Company pledges $125M per year on exploration for the next five years in Canada

The nickel market in Canada is expanding so fast that suppliers can barely keep up with demand for that critical mineral.  

And with Vale as the key supplier of nickel for the North American automotive battery market, the company's head of Ontario base metal operations, said this presents huge economic opportunities for Vale and its host communities.

Gord Gilpin was the keynote speaker Thursday for the Greater Sudbury Chamber of Commerce president's speaker series. 

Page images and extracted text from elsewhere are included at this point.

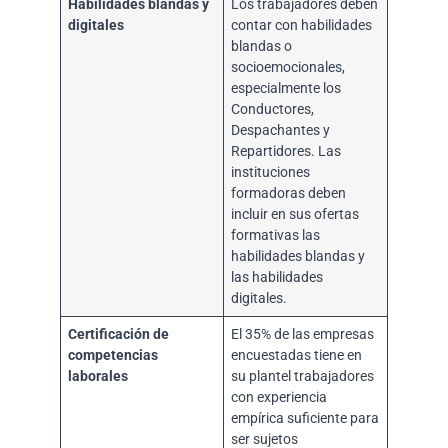
Habilidades blandas y
Los trabajadores deben
digitales
contar con habilidades
blandas o
socioemocionales,
especialmente los
Conductores,
Despachantes y
Repartidores. Las
instituciones
formadoras deben
incluir en sus ofertas
formativas las
habilidades blandas y
las habilidades
digitales.
Certificación de
El 35% de las empresas
competencias
encuestadas tiene en
laborales
su plantel trabajadores
con experiencia
empírica suficiente para
ser sujetos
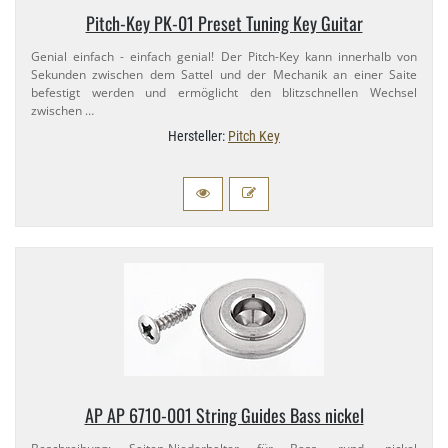
Pitch-​Key PK-​01 Preset Tuning Key Guitar
Genial einfach - einfach genial! Der Pitch-​Key kann innerhalb von
Sekunden zwischen dem Sattel und der Mechanik an einer Saite
befestigt werden und ermöglicht den blitzschnellen Wechsel
zwischen …
Hersteller:
Pitch Key
AP AP 6710-​001 String Guides Bass nickel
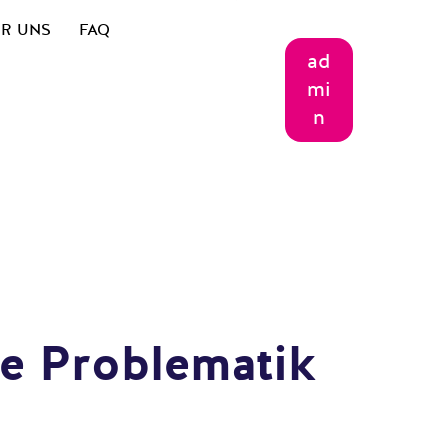
R UNS
FAQ
ad
mi
n
die Problematik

Before an audience of mining supply executives and other business leaders, Gilpin didn't hide his enthusiasm for the future of Vale's North Atlantic operations, which includes Manitoba, Newfoundland, Labrador, Ontario, the United Kingdom and Japan.

Gilpin said the battery electric vehicle market is changing the nickel industry. 

"There's no doubt about it. And it's quite exciting. I know you've probably talked a lot about electric vehicles. You've heard a lot about it. It is something we've been talking about for many years. And when you take a look at nickel demand, the forecast is out about 10 years. We see the total demand basically doubling ... and a significant component of that is going to be due to electric vehicles," Gilpin said.

He said nickel production for stainless steel will continue as will the creation of specialty alloys, but the company is now pivoting to dedicate 30 to 35 per cent of all nickel production dedicated to electric vehicles (EV).

Gilpin said the other important point is that Sudbury nickel is low-carbon nickel, meaning it is classed as an environmentally clean mineral. 

"You know, the easiest way to think of it or understand why, is that a nickel-rich EV battery requires between 40 to 60 kilograms of nickel," Gilpin said. 

"The other thing that matters though is you've got to remember why the world is going in this direction. It's about the environment. And if the nickel isn't produced in an environmentally responsible way, what happens is you're not gaining anything. Consumers are smart. And basically, the comment is if the nickel is not clean, what's the point?"

Gilpin added that Vale is fortunate to have a unique nickel product that meets that demand

“We're blessed in our jurisdiction here to have some of the cleanest nickel in the world from an GHG (greenhouse gas) footprint perspective. So from a point in time perspective, it's a very special time to be where we are, we are the only mine to refine supplier nickel for the North American market. We are fortunate to have assets in some of the best jurisdictions from a mining perspective in the world, with a very, very competitive ESG footprint.” 

Gilpin also made the point that Vale is not taking anything for granted or just assuming that there is still plenty of nickel yet to be mined. He said the company is active in terms of exploration to find new ore zones.

"I think one of the things that often people think of is that because we've been around for so long in the area, and what's left? But the point is that Sudbury still has high potential for the discovery of some good size deposits, both above 1,000 metres, and also above 3,000 metres," said Gilpin. 

"Over the next five years, we're going to be investing $125 million per year in Canada, on exploration; basic drilling programs. And in Sudbury, that component for 2023 is actually $67 million. That's a pretty big investment from an exploration perspective," Gilpin told the audience.  

“And I think it's just a recognition that, you know, over the years, maybe we haven't hit the mark on that. But the company is very serious about what I described on the exploration slide there. And it's quite exciting. Like right now we have 28 drills turning in Sudbury alone. 13 on the surface, 15 underground.”